Business in the 1930s
A number of surviving documents indicate how timber imports were arranged. London agents issued schedules of prices for timber that would be available at supply ports in the coming months. When needing more stock, Nicks & Co sent in an offer to buy so many standards of a range of specific sizes, a standard being 165 cubic feet, and the agent usually sent back a counter offer quoting slightly different quantities to suit better what he had available. Once both parties were satisfied, the agent sent a formal contract recording the names of the seller and buyer, the place and date of shipment and the agreed quantities and prices for all of the sizes ordered. Some contracts included the cost of freight and insurance while for others the buyer arranged the shipment separately. In either case, transport was arranged in accordance with a standard form of charter party appropriate to ports in the Bristol Channel, although it was common for specific clauses to be amended to suit each particular shipment. Before the ship departed, a bill of lading was prepared specifying the quantities that had been loaded – which could differ from what was ordered depending on practicalities at the time. When the ship was discharged, the numbers of each size received were checked by a tally man, and then a clerk had to enter the information into a ledger and calculate the total quantity for comparison with the bill of lading.
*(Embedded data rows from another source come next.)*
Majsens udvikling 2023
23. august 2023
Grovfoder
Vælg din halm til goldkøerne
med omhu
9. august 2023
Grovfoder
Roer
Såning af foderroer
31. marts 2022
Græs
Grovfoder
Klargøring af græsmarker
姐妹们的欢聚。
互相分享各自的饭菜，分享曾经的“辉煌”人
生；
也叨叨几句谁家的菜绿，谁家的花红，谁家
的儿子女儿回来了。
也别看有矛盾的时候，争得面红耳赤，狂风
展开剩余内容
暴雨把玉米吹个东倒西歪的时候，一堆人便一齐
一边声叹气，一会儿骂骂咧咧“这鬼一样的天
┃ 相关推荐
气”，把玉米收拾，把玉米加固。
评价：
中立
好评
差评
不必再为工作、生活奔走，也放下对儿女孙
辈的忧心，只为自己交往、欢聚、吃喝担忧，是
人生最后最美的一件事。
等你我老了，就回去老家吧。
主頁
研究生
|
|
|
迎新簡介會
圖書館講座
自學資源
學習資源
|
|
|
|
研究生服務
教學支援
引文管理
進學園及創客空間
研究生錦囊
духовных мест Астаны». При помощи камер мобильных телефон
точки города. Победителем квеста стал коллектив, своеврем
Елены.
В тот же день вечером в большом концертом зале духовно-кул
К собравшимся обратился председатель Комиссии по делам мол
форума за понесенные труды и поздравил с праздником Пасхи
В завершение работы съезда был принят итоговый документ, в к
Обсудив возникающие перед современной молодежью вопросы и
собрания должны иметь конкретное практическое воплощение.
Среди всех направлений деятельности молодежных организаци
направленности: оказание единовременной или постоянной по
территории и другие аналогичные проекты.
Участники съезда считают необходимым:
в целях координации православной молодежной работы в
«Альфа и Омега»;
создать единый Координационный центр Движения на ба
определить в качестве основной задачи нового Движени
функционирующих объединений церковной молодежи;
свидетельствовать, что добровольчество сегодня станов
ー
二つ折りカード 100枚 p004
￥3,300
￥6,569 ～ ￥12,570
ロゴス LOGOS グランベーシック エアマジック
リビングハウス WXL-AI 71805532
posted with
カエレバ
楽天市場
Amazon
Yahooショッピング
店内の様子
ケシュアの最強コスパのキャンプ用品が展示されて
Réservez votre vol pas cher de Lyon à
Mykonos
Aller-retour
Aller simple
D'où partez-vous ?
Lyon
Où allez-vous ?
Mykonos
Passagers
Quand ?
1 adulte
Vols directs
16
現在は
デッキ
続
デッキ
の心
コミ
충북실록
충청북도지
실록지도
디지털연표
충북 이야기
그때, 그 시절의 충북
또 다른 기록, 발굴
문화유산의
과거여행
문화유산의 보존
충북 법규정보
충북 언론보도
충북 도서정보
As the dimensions were in feet and inches and the quantities shipped were in standards, the calculations were tedious and prone to error (45).
During the 1930s, Nicks & Co continued to import timber from the Baltic and Scandanavian countries with some shipments from Archangel, Canada and the United States. In 1933, the firm stopped using G T Beard’s lighters to bring the timber from Sharpness to Gloucester, and changed over to Mousell Chadborn & Co instead. Most of their timber was sent away by rail, but lorries were coming into use and some wood was still carried up country in canal boats (46). One of the railway sidings in Nicks’s yard became known as Hellfire Pass because it sloped down towards the canal and wagons sometimes got out of control. If the man on the brake missed his footing, the wagon could continue on its own, rushing down to join the line alongside the canal and crashing through any planks across the line being used in discharging a lighter. It was also known for a free-running wagon to hit an obstacle and tip into the canal (47). A more serious accident occurred in May 1932 when four boys employed by Nicks & Co were playing hide-and-seek in the timber yard after having their mid-day meal. One boy climbed the back of a stack of timber, and as he was coming down the front by means of the projecting arms, he lost his balance and fell 10ft to the ground. He was taken to the Infirmary but did not regain consciousness and died the same evening due to laceration of the brain. An inquest jury returned a verdict of accidental death. As the accident did not occur during hours of duty, Nicks & Co did not consider they were formally responsible, but they did make a contribution towards the boy’s funeral expenses (48).